Pi-hole

Manage your Pi-hole v6 instance with 55 tools covering DNS blocking, domain management, query analysis, statistics, DHCP, and system administration.

GitHub

pihole-mcp

A production-grade MCP server for Pi-hole v6.

74 tools | 9 prompts | 5 resources | Single Go binary | ~6MB compressed (slim: ~3.5MB)
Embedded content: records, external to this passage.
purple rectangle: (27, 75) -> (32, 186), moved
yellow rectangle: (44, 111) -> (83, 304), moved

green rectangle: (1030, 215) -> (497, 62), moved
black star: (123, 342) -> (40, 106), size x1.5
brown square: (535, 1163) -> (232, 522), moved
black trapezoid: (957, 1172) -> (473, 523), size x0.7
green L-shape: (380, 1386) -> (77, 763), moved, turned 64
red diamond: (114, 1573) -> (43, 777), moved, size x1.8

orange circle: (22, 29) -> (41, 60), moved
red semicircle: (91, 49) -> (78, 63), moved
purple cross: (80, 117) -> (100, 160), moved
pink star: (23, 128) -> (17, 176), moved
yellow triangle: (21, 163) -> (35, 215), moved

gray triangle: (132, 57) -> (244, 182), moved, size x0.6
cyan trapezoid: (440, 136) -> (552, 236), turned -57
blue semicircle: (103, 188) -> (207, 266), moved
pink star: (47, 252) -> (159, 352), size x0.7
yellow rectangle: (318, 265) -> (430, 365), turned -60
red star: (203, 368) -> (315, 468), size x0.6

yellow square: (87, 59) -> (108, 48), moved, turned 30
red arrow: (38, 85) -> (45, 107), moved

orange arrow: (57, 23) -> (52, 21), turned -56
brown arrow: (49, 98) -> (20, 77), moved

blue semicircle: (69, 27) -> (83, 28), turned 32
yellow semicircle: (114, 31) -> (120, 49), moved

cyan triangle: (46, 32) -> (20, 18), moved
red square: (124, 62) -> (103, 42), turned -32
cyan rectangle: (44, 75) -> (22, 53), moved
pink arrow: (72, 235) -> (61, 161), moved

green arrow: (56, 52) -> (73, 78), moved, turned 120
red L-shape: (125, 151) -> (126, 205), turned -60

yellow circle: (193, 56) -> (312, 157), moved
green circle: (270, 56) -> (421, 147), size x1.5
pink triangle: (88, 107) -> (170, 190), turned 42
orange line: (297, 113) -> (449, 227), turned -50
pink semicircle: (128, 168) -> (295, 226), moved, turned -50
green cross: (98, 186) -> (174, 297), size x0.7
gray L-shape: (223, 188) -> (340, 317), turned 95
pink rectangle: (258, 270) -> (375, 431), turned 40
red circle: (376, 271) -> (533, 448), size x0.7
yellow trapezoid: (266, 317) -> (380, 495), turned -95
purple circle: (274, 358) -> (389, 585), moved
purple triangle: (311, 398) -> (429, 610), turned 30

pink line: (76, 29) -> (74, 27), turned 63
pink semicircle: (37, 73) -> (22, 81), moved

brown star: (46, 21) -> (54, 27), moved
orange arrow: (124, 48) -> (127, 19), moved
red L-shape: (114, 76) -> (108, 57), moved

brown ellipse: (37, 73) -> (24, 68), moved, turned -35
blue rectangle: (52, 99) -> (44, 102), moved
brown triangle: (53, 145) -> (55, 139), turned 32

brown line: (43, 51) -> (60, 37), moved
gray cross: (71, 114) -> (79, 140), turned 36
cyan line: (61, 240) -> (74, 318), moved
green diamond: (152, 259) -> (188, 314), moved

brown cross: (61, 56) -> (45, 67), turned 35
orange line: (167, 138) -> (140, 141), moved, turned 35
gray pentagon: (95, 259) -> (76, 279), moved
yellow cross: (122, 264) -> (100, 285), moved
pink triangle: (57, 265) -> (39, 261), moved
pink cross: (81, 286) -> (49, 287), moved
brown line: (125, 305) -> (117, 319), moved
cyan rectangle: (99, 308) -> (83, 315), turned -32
Gives AI assistants full control over your Pi-hole instance — DNS blocking, domain management, query analysis, statistics, network devices, DHCP, and system administration. Compatible with the Pi-hole v6 REST API.

Quick Start

Most MCP clients use the same configuration format. Add this to your client's config:

{
  "mcpServers": {
    "pihole": {
      "command": "pihole-mcp",
      "env": {
        "PIHOLE_URL": "http://192.168.1.2",
        "PIHOLE_PASSWORD": "your-password"
      }
    }
  }
}

Then install the binary via one of the methods below.

Installation

Go Install

go install github.com/hexamatic/pihole-mcp/cmd/pihole-mcp@latest

Docker

docker pull ghcr.io/hexamatic/pihole-mcp:latest

Binary Download

Pre-built binaries for Linux, macOS, and Windows (amd64 and arm64) are available on the Releases page.

Configuration

Variable	Required	Default	Description
`PIHOLE_URL`	Yes	—	Pi-hole base URL (e.g. `http://192.168.1.2`)
`PIHOLE_PASSWORD`	Yes	—	Admin password or application password
`PIHOLE_REQUEST_TIMEOUT`	No	`30s`	HTTP request timeout
`PIHOLE_RATE_LIMIT`	No	`120`	Per-session requests-per-minute cap on the HTTP/SSE transports. `0` disables.
`PIHOLE_ALLOWED_ORIGINS`	No	`localhost,127.0.0.1,[::1]`	Comma-separated Origin/Host allowlist for HTTP/SSE transports. The literal `*` disables enforcement (unsafe).

Application passwords are recommended for automation — they bypass TOTP 2FA and can be revoked independently.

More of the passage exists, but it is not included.